Sometimes you’ll have to leave your Mum’s soft hand that’s gripping yours and go with a complete stranger, this other lady who seems to have a bright smile. Teacher, they call her. It’ll be torture turning back while the nice lady is escorting you indoors, holding onto your chubby little fist, looking at your parents, dad holding mum by her side, tears rolling down her cheeks. For you’ll see them again, it wasn’t what you thought at all, they weren’t abandoning you. Besides, look at how many new friends you made. And believe me when I say it, that girl who helped you get up after you fell at the playground, she’s a keeper.
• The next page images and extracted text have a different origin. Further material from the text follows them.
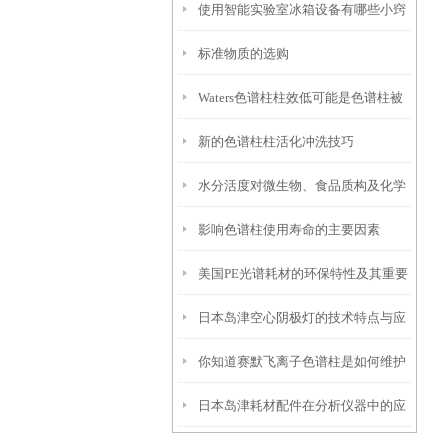
使用智能实验室冰箱设备有哪些小窍
标准物质的选购
门？
Waters色谱柱柱效低可能是色谱柱被
新的色谱柱柱活化冲洗技巧
污染、过滤片部分堵塞、色谱柱内的
水分活度对微生物、食品质构及化学
死体积造成
影响色谱柱使用寿命的主要因素
反应的影响
美国PE光谱耗材的环保特性及其重要
日本岛津空心阴极灯的技术特点与应
性
你知道赛默飞离子色谱柱是如何维护
用
日本岛津耗材配件在分析仪器中的应
保养的吗？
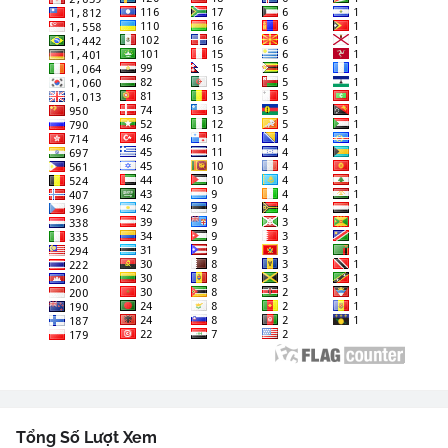
Tổng Số Lượt Xem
She’s going to be your ride-or-die for life. Trust me.
Cause, now, I know.
Sometimes you’ll have to accept the loss of your loved ones. I know how much Angie meant to you. You still remember the day your day surprised you on Christmas, with a furry brown tail that wagged in delight, on seeing you come squealing down the stairs. The moment her melting chocolate brown eyes met yours, you both knew. It was love at first sight for both. You’ll miss her now that she’s gone. But also, you’re relieved she won’t be in pain anymore. The doctor did assure you that, while she brought out that big needle and injected Angie. She has gone to a Happy Place now. Trust me.
Cause, now, I know.
Some days, you just feel very drained, sad for no reason. Why am I feeling so emotional? I had a great day at school otherwise. Am I nervous about that big test on Saturday? Is that what this is about? Next day you wake up and there it is. A big red splotch. Am I dying? Did some insect bite me while I was sleeping? In tears you run to your Mum, and tell her something’s wrong with you. You’re shocked and even a bit annoyed while she starts laughing . Hugging you close, she welcomes you to ‘Womanhood’, explaining you everything as your 11-year-old mind tries to wrap your head around this new thing. This new exciting thing that has suddenly happened to you and would be a ‘Monthly Guest’ for the next 30 or more years to come. Believe me, it won’t be a party. Some days would go by in a flash. And, Some days, you’ll feel bloated, irritable and a huge emotional mess. But you’ll survive. It’ll be okay.
Cause, now, I know.
Sometimes, you’ll feel as if there is no reason to live anymore. You have no purpose in life. No one loves you. You just had your first heartbreak. How could he do that, after everything you both have gone through together? Did he not love me as much as I loved him? You’ll feel stupid for wearing your heart on your sleeve, you’ll feel betrayed ,snubbed and pissed. But then, you’ll look at your parents. How seeing their chirpy little angel be reduced to nothing but a pile of emotions, has been a torture for them. They wish they could help you, but don’t know whether it is even their place. Your mum, ordering in and making you your favorite meals, almost every day of the week, while dad, going out of his way, to be extra funny around you. Trying to bring a smile on your tear-soaked face. Listen to me when I say, this won’t be your only heartbreak. But over time, you’ll cope up. You’ll know when its real, when the time is right, for you, and for him. And it would align just how you’ve always wanted.
Cause, now, I know.
You’ll grow up. Where did the years go by? You’ll be anxious, nervous regarding exams, finding the right college, the right career path for you, that would be fulfilling as well as rewarding, scared when everyone else you know is getting married or having kids, and here you are, still trying to figure out life. How are they ready? Did they grow up differently or did I not mature fast enough? You’ll be shocked and agitated when you get a first-hand experience with patriarchy. The gender bias, the sleazy glances at work and on the streets, preferential treatment due to no fault of yours, and so many other instances which would really drive you crazy. But then, you’ll breathe, and let it all go. Let life take it’s own course. And everything would be okay. The way it always does.
Cause, now, I know.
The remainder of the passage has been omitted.